The menu comes in a black plastic cover, with plastic pockets, with a dish scratched out with a coki pen. It is changed regularly, and there is always a dish of the day.  I ordered the Polla al Limone, but did not like the sound of chick peas for the vegetable served with it, so Chef Alessandra offered some lovely fresh pasta and butternut with an assortment of nuts roasted in olive oil. The chicken was prepared in lemon and wine, and the sauce was heavenly, the dish being excellent value at R100.  The specials board on the day I ate at Goloso offered a special of pasta and chicken with mussels in white wine sauce, at R70. The menu offers Antipasto of carpaccio of beef (R70) and vegetables (R50); seven salads, including Caprese (in two sizes R27, R50), salmon, and Sicilian; sixteen pasta dishes, with Tagliatelle, penne, and Tagliolini, served with a range of ingredients, including bacon, smoked salmon, gorgonzola, chicken, mushrooms, eggplant and more.
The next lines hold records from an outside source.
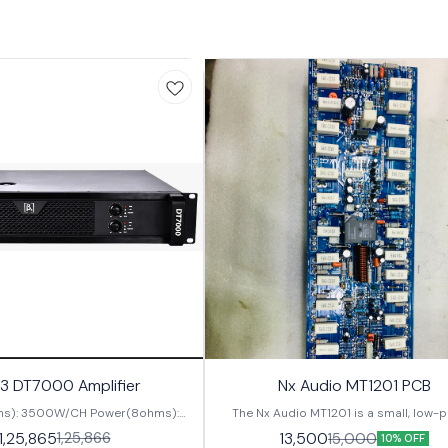
3 DT7000 Amplifier
Nx Audio MT1201 PCB
s): 3500W/CH Power(8ohms):
The Nx Audio MT1201 is a small, low-
ut Sensitivity: 0.775V/1V/32dB
audio amplifier with a single-ended outpu
1,25,865
1,25,866
13,500
15,000
10% OFF
requency Response: 20Hz-20kHz
perfect for portable audio application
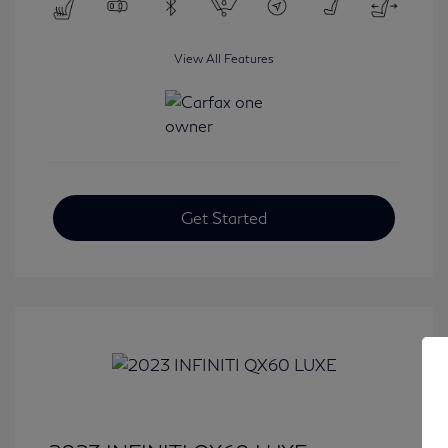
View All Features
Get Started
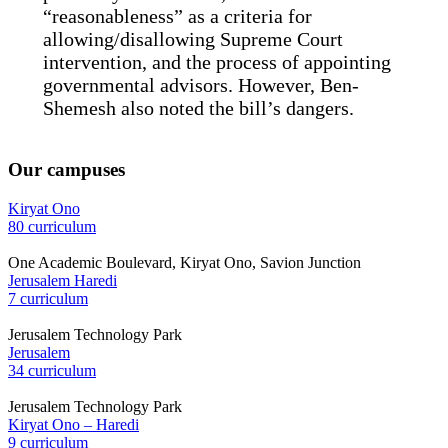
“reasonableness” as a criteria for
allowing/disallowing Supreme Court
intervention, and the process of appointing
governmental advisors. However, Ben-
Shemesh also noted the bill’s dangers.
Our campuses
Kiryat Ono
80 curriculum
One Academic Boulevard, Kiryat Ono, Savion Junction
Jerusalem Haredi
7 curriculum
Jerusalem Technology Park
Jerusalem
34 curriculum
Jerusalem Technology Park
Kiryat Ono – Haredi
9 curriculum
Main courses include rump steak, chicken, veal, and beef fillet.

The Tiramisu (R35) was excellent, a generous portion topped with cocoa and roasted flaked almonds, and thick and creamy.  I ordered a Hausbrandt (Italian coffee supplier from Trieste to Goloso, and also supplying their gelato) Cremoso (R25), a liquid coffee gelato, Chris explained, to which one can add a liqueur.
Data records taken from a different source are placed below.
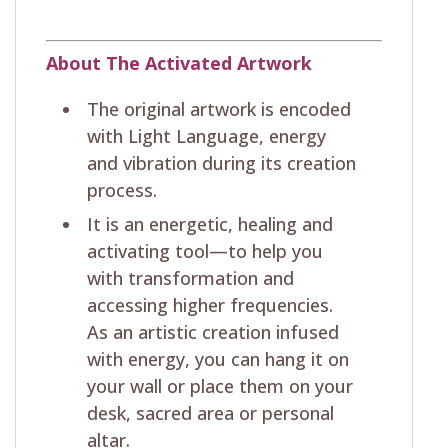
About The Activated Artwork
The original artwork is encoded
with Light Language, energy
and vibration during its creation
process.
It is an energetic, healing and
activating tool—to help you
with transformation and
accessing higher frequencies.
As an artistic creation infused
with energy, you can hang it on
your wall or place them on your
desk, sacred area or personal
altar.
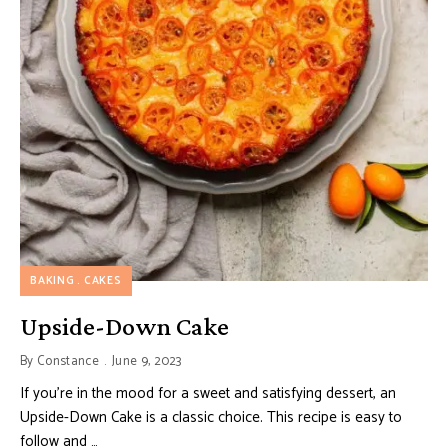
BAKING
CAKES
Upside-Down Cake
By
Constance
June 9, 2023
If you’re in the mood for a sweet and satisfying dessert, an
Upside-Down Cake is a classic choice. This recipe is easy to
follow and …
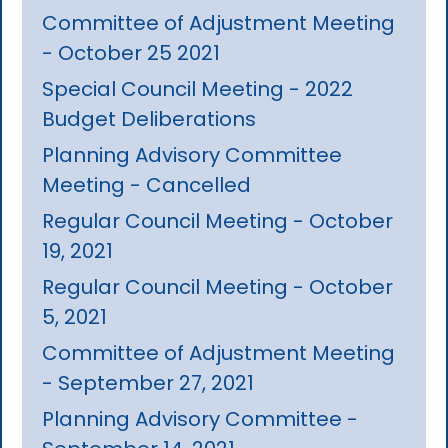
Committee of Adjustment Meeting
- October 25 2021
Special Council Meeting - 2022
Budget Deliberations
Planning Advisory Committee
Meeting - Cancelled
Regular Council Meeting - October
19, 2021
Regular Council Meeting - October
5, 2021
Committee of Adjustment Meeting
- September 27, 2021
Planning Advisory Committee -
Chris and Alessandra are making the most of their space, and offer an extensive Breakfast menu, with add on items charged separately. Scrambled eggs cost R28, for example, and R32 with chorizo, and R55 with salmon.  Omelets (plain at R28, with a bolognese sauce at R36, or with three fillings out of a choice of nine R55), fried eggs, French Toast (plain at R25, or with a bolognese sauce at R36), muesli, fruit salad, yoghurt, smoothies, continental breakfast platters, antipasto platters, muffins (choice of carrot, honey and date, mixed berry, Lindt, banana, apple), and Swiss Lindt brownies are some of the Breakfast choices.
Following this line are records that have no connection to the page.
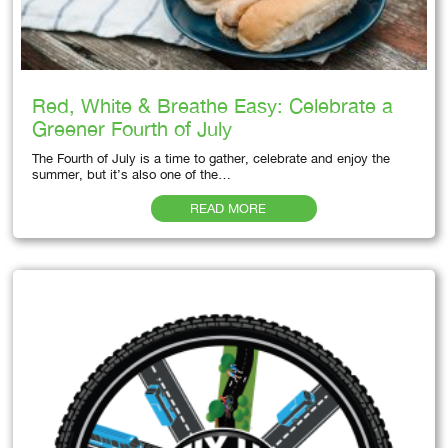
Red, White & Breathe Easy: Celebrate a
Greener Fourth of July
The Fourth of July is a time to gather, celebrate and enjoy the
summer, but it’s also one of the…
READ MORE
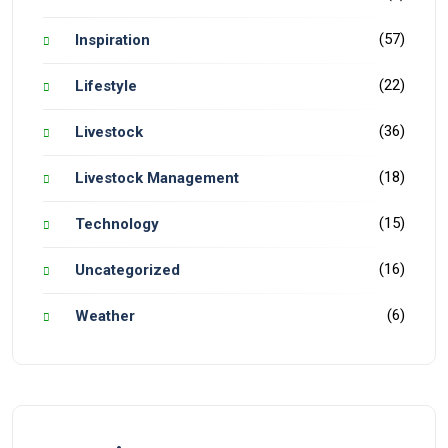
(57)
Inspiration
(22)
Lifestyle
(36)
Livestock
(18)
Livestock Management
(15)
Technology
(16)
Uncategorized
(6)
Weather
Goloso is licensed, and offers a mix of reasonably priced wines and liqueurs.  Chris showed me their Limoncello on Sorrento, which comes from Franschhoek, as well as the Organic liqore du cioccolato, which is available in mandarin and raspberry flavours too.  The wine list is a laminated sheet, not specifying vintages.  A fair number of the wines are served by the glass.  Arabella from Robertson serves as the house wine, the Sauvignon Blanc costing R25 per glass and R90 per bottle. Sauvignon Blancs from Noble Hill, Cederberg, La Motte, and Graham Beck are also available, a Graham Beck Unwooded Chardonnay (R20/R80), Amani (R140), and Ken Forrester Petit Chenin (R25/R90) on offer too. Red wines include a Fairbridge red blend (R20/R80), Umfiki Cabernet Sauvignon (R20/R80), Arabella Shiraz (R90), and Secret Cellar supplying the Merlot (R25/R95), and the MCC (R100).  Corkage costs R30.

Chris and Alessandra are having such a good time in what they do that they are opening Goloso Pizzeria across the road, closer to the refurbished Checkers, in March. The flour will be imported from Italy, being ‘doppio zero‘ finer flour, as will be the tomato base and most of the toppings, such as artichokes, olives, mozzarella di buffalo, sun-dried tomatoes, and olive oil and balsamic from Modena.

Goloso is a very friendly homely eatery without any airs and graces, at which one can enjoy genuine Italian fare prepared with love and passion, at good value.  Chef Alessandra and Chris would like their restaurants to feel like ‘mother’s kitchen’, with customers feeling at home, and well cared for by Alessandra and her team.  It looks as if they have achieved this in a very short period of time, being full most nights.